(suite à un débat sur Twitter)
Je ne vais pas le faire, je ne vais pas montrer les photos d’enfants retrouvés noyés au large de Zuwara, en Libye, après le naufrage du navire qui les transportait. Je vous laisse décider si vous voulez, si pouvez ou si vous devez les voir, une simple recherche sur Google vous y amènera sans aucun doute. Je ne décide pas pour vous, mais pour ma part, ce sont des images que j’ai regardées et qui ne me semblent pas inutiles. Je ne les ai pas non plus trouvées « gore » : il me semble (qu’on m’excuse d’en parler avec une apparente distance) que les photos de gens récemment noyés sont toujours terriblement tristes, mais pas exactement répugnantes. Elles dégagent généralement quelque chose d’apaisé qui contredit la violence que l’on peut imaginer aux conditions de la noyade.
Je comprends tous les arguments que l’on m’oppose : montrer des morts, c’est les utiliser, les instrumentaliser, les transformer en images, c’est à dire en objets. C’est produire de l’émotion facile, apte à court-circuiter l’émotion : on voit les cadavres, et cette vision nous émeut, mais nous empêche de mettre leur existence en perspective, nous fait oublier de nous demander pourquoi ils sont là. Et paradoxalement, c’est aussi habituer le public à la vision de l’horreur, jusqu’à ce qu’elle devienne banale et que ceux qui assistent au macabre spectacle ne ressentent plus rien.

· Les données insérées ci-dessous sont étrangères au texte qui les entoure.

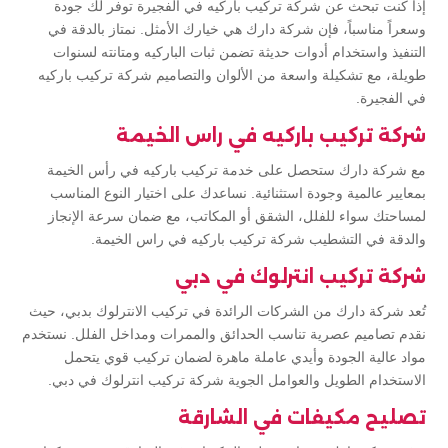
إذا كنت تبحث عن شركة تركيب باركيه في الفجيرة توفر لك جودة
وسعراً مناسباً، فإن شركة دارك هي خيارك الأمثل. نمتاز بالدقة في
التنفيذ واستخدام أدوات حديثة تضمن ثبات الباركيه ومتانته لسنوات
طويلة، مع تشكيلة واسعة من الألوان والتصاميم شركة تركيب باركيه
في الفجيرة.
شركة تركيب باركيه في راس الخيمة
مع شركة دارك ستحصل على خدمة تركيب باركيه في رأس الخيمة
بمعايير عالمية وجودة استثنائية. نساعدك على اختيار النوع المناسب
لمساحتك سواء للفلل، الشقق أو المكاتب، مع ضمان سرعة الإنجاز
والدقة في التشطيب شركة تركيب باركيه في راس الخيمة.
شركة تركيب انترلوك في دبي
تُعد شركة دارك من الشركات الرائدة في تركيب الانترلوك بدبي، حيث
نقدم تصاميم عصرية تناسب الحدائق والممرات ومداخل الفلل. نستخدم
مواد عالية الجودة وأيدي عاملة ماهرة لضمان تركيب قوي يتحمل
الاستخدام الطويل والعوامل الجوية شركة تركيب انترلوك في دبي.
تصليح مكيفات في الشارقة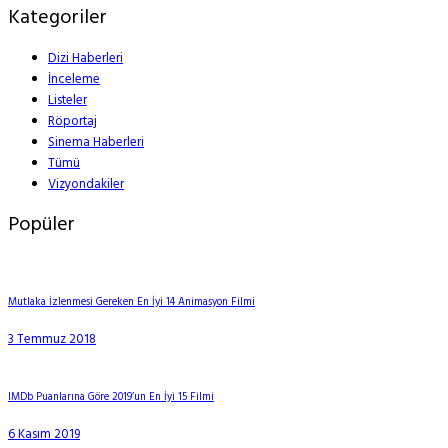
Kategoriler
Dizi Haberleri
İnceleme
Listeler
Röportaj
Sinema Haberleri
Tümü
Vizyondakiler
Popüler
Mutlaka İzlenmesi Gereken En İyi 14 Animasyon Filmi
3 Temmuz 2018
IMDb Puanlarına Göre 2019’un En İyi 15 Filmi
6 Kasım 2019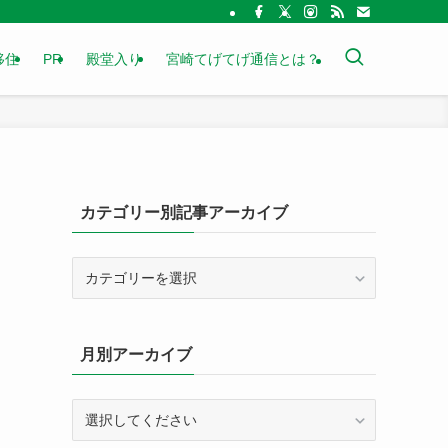
移住
PR
殿堂入り
宮崎てげてげ通信とは？
カテゴリー別記事アーカイブ
カ
テ
ゴ
リ
月別アーカイブ
ー
別
記
事
ア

Non seulement je comprends ces arguments, mais je pense qu’ils sont fondés.
Et pourtant, je pense que les arguments contraires sont fondés eux aussi. Lorsque l’on nous dit que deux-mille cinq cent personnes sont mortes en Méditerranée depuis le début de l’année, ces personnes ne sont q’un nombre. On peut même en faire une statistique et dire que les morts ne représentent qu’un pour cent des migrants qui ont tenté la traversée, puisque c’est vrai. Il n’y a pas beaucoup de différences entre des nombres, ils sont tous faits de chiffres et, au delà d’une certaine limite, deviennent complètement abstraits et interchangeables. Inversement, quatre photos d’enfants noyés, ce sont quatre personnes qui ont vécu et qui sont mortes au nom de nombres, justement : au nom de quotas officieux ou officiels d’accueil de réfugiés, au nom de la différence de revenus entre les habitants de chaque rive de la mer et de tout ce qui en découle : guerres ou espoirs. Montrer par l’image les effets d’une situation nous y confronte de manière un peu plus concrète.
Montrer des photographies, ce n’est pas un manque de respect et de considération, enfin ça peut être tout aussi bien le contraire, ça peut servir à rappeler que les gens ont un visage, sont des individus, ont existé. Exister un tout petit peu dans les mémoires, même anonymement, par une dernière image — peut-être l’unique image, pour certains —, ça ne console de rien, ça ne répare rien, mais ça n’est pas non plys une dégradation ou une perte de dignité, en tout cas pas celle des morts. C’est une manière de montrer qu’une vie a été fauchée, et si le fait de s’en sentir ému ne rend pas intelligent, ça ne rend pas forcément méchant, d’autant que chacun nous connaît sa responsabilité diffuse ici.